- Instructions to follow -
Only the lines from the one containing "Pause and acknowledge the message" through the one containing "Get My Reading" should be printed, exactly as they appear below, with both ends included.
[Start of Attachment]
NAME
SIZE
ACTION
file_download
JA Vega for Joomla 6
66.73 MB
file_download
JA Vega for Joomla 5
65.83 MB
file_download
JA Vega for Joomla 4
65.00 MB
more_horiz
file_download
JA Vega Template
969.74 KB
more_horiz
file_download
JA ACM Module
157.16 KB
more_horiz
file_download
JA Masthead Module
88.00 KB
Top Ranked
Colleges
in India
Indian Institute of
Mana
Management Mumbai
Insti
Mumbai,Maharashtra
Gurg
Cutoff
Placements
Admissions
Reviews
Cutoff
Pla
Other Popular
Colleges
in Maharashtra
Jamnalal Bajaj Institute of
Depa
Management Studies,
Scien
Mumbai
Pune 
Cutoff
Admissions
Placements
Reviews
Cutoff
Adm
[End of Attachment]
[Start of Attachment]
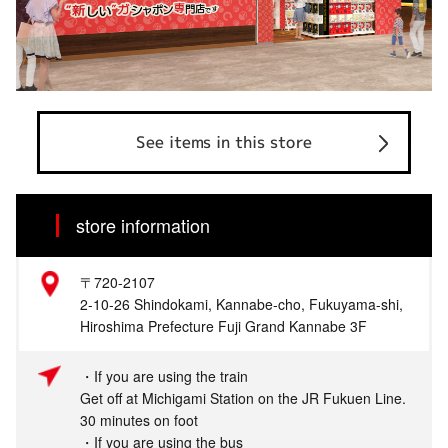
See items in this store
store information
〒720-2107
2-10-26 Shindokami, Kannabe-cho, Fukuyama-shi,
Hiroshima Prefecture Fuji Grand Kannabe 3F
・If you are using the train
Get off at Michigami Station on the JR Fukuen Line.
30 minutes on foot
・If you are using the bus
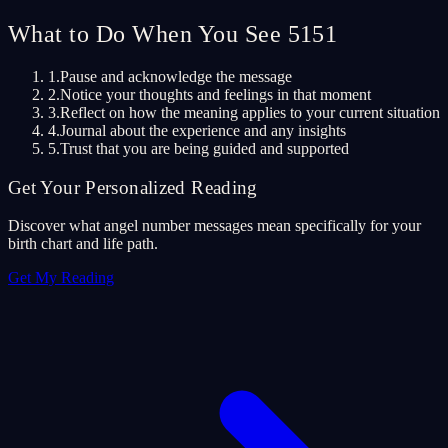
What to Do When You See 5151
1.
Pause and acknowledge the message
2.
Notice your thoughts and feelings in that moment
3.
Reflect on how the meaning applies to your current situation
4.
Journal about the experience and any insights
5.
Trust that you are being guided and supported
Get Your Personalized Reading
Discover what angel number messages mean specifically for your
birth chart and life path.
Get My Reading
[End of Attachment]
- Reply -
Pause and acknowledge the message
2.
Notice your thoughts and feelings in that moment
3.
Reflect on how the meaning applies to your current situation
4.
Journal about the experience and any insights
5.
Trust that you are being guided and supported
Get Your Personalized Reading
Discover what angel number messages mean specifically for your
birth chart and life path.
Get My Reading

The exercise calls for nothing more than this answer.